#### REQUIRED WORK
Each line below is to be copied exactly; images do not go into the copy.

#### SOURCE DATA
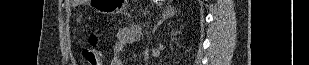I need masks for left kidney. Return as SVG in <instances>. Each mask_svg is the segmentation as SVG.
Returning <instances> with one entry per match:
<instances>
[{
	"mask_svg": "<svg viewBox=\"0 0 309 65\" xmlns=\"http://www.w3.org/2000/svg\"><path fill=\"white\" fill-rule=\"evenodd\" d=\"M176 34H177V31L175 32V31L172 30V32H171V37L173 36V38H171L172 41H174V36H175Z\"/></svg>",
	"mask_w": 309,
	"mask_h": 65,
	"instance_id": "5707ae66",
	"label": "left kidney"
}]
</instances>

#### SOLUTION FOR THIS EXERCISE
I need masks for left kidney. Return as SVG in <instances>. Each mask_svg is the segmentation as SVG.
Returning <instances> with one entry per match:
<instances>
[{
	"mask_svg": "<svg viewBox=\"0 0 309 65\" xmlns=\"http://www.w3.org/2000/svg\"><path fill=\"white\" fill-rule=\"evenodd\" d=\"M176 34H177V31L175 32V31L172 30V32H171V37L173 36V38H171L172 41H174V36H175Z\"/></svg>",
	"mask_w": 309,
	"mask_h": 65,
	"instance_id": "5707ae66",
	"label": "left kidney"
}]
</instances>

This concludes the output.